Vaccine ready to roll out
Two lakh people will be inoculated per day after receiving the first shipment of coronavirus vaccine doses, Zahid Maleque revealed, adding that frontline health workers will be the first to get the jab.
The countrywide Covid-19 vaccination campaigns will begin earlier than the scheduled time with vaccine doses as a gift from India coming in a day or two, said Health Minister Zahid Maleque on Tuesday.
Bangladesh will receive some 20 lakh doses of the Oxford-AstraZeneca vaccine from India as a gift on Thursday.
Maleque said he will receive the shipment of free vaccines from India at the Dhaka airport himself.
"We are hoping that the shipment will arrive tomorrow [Wednesday] or the day after," the minister said after a meeting on the vaccine management at the health directorate in the capital on Tuesday.
Two lakh people will be inoculated per day after receiving the first shipment of coronavirus vaccine doses, Zahid Maleque revealed, adding that frontline health workers will be the first to get the jab.
"We will begin the vaccination countrywide after it [the vaccine as a gift] reaches us. It will begin in Dhaka."
Four teams will operate at the district level, two at the upazila level, and six teams at medical colleges. Some other teams will work in hospitals and different government organisations, Zahid said.
"Around 28,000 volunteers will work in the immunisation programme. We have a preparation of storing 20 lakh doses in the first shipment and 50 lakh doses, which will come later," he added.
The health directorate is also ready to preserve and distribute vaccine doses, maintaining a cold chain.
Bangladesh purchased 3 crore doses of the Oxford-AstraZeneca Covid-19 vaccine from Serum Institute of India. Some 50 lakh doses in the first shipment are expected to arrive in Dhaka by January 25.
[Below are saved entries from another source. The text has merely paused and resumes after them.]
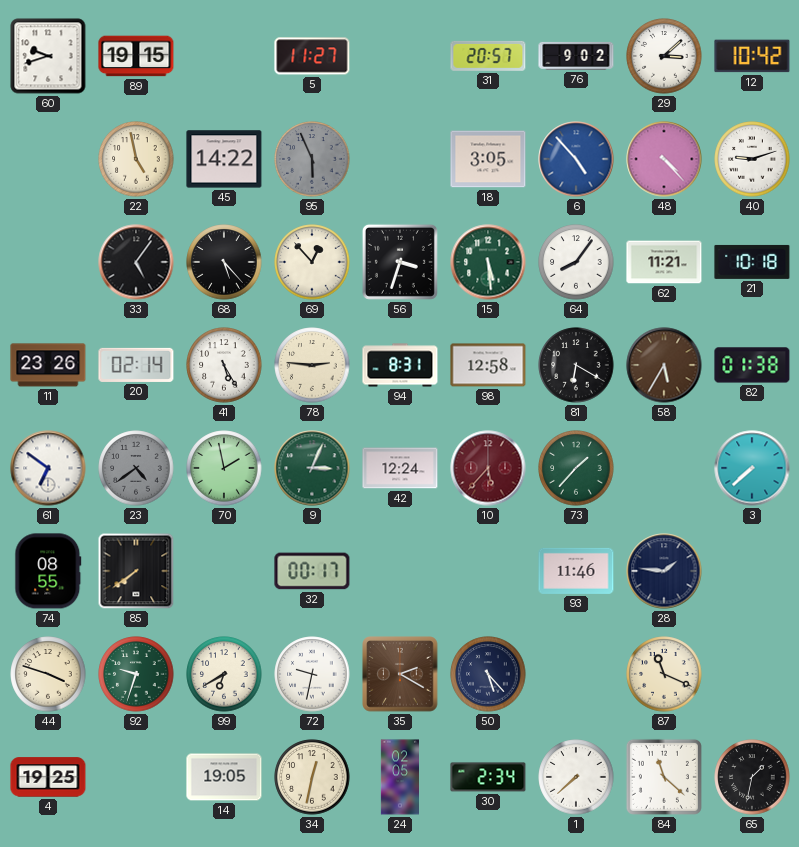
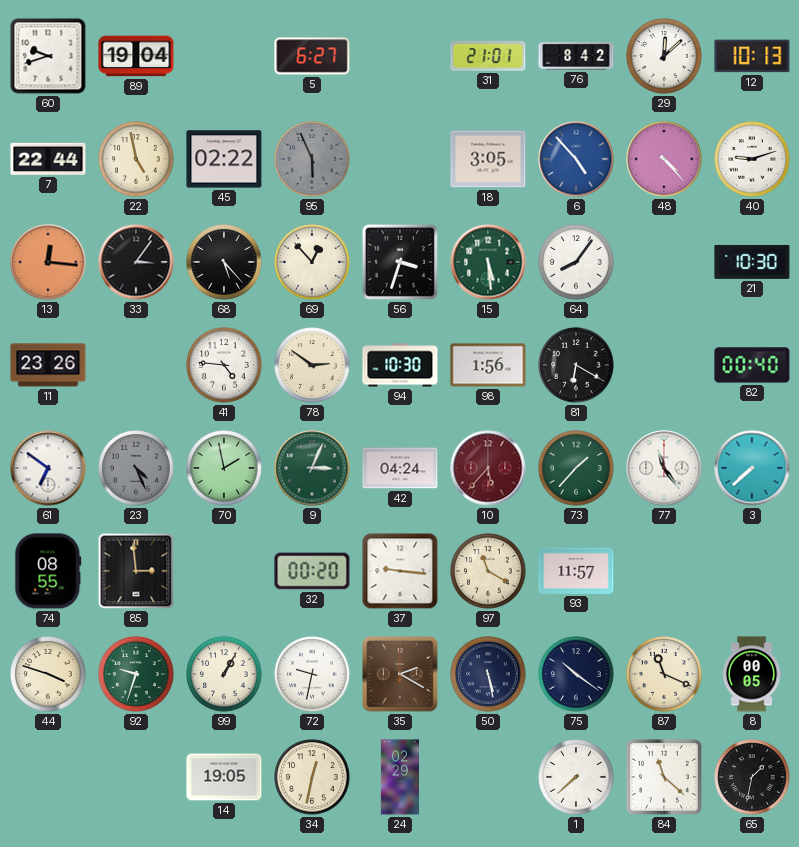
89: 19:15 -> 19:04
5: 11:27 -> 6:27
31: 20:57 -> 21:01
76: 9:02 -> 8:42
29: 3:08 -> 12:08
12: 10:42 -> 10:13
7: none -> 22:44
45: 14:22 -> 02:22
13: none -> 12:16
33: 5:06 -> 3:06
62: 11:21 -> none
21: 10:18 -> 10:30
20: 02:14 -> none
41: 5:25 -> 4:46
78: 2:46 -> 2:51
94: 8:31 -> 10:30
98: 12:58 -> 1:56
58: 5:35 -> none
82: 01:38 -> 00:40
23: 4:39 -> 4:26
42: 12:24 -> 04:24
77: none -> 11:24
85: 7:39 -> 2:59
32: 00:17 -> 00:20
37: none -> 9:16
97: none -> 11:20
93: 11:46 -> 11:57
28: 1:46 -> none
99: 6:40 -> 1:05
50: 5:23 -> 5:28
75: none -> 10:21
8: none -> 00:05
4: 19:25 -> none
24: 02:05 -> 02:29
30: 2:34 -> none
Meanwhile, the government has formed a 15-member national vaccine quality assurance committee to ensure the control, safety and effectiveness of Covid-19 vaccines in accordance with the Directorate General of Health Services (DGHS).
Besides, a 14-member Divisional AEFI (Adverse event following immunisation) causality assessment committee for Covid-19 vaccine has also been formed.
The Director General of Directorate General of Health Services in Mohakhali in a notice confirmed the matter.
The committee formulated a pharmacovigilance protocol to ensure the safety of the use of the Covid-19 vaccine, which has been approved by the DGHS and the Ministry of Health and Family Welfare.
Vaccine doses to be preserved in EPI storage
Covid-19 vaccine doses gifted by India will be preserved in the cold storage of the capital's Expanded Programme on Immunization (EPI).
The authorities concerned are now working to ensure all the arrangements as only a few hours left before the arrival of the vaccine doses.
While visiting the EPI cold storage in Tejgaon area on Tuesday, four workers were seen to wash and wipe the facility.
One of them told The Business Standard that they generally work for an organisation named "Pacific." Now, they are working for EPI in contract.
Earlier on Tuesday morning, Director General of the Directorate General of Health Services Prof ABM Khurshid Alam told the media that the government prepared three alternative storages for preserving the Covid vaccines.
"EPI's headquarters, EPI repository at Tejgaon and Central Medical Store Depot have been prepared to store the vaccines," he said.
According to the health directorate, the Oxford-AstraZeneca vaccine needs to be preserved in the walk-in cooler. Some 29 districts of the country already have such facilities and other 18 districts are making arrangements.
Besides, there are ice Lined Refrigerator (ILR) facilities in each district and upazila of the country. The vaccines will be stored in those ILRs and transported on separate frozen boxes.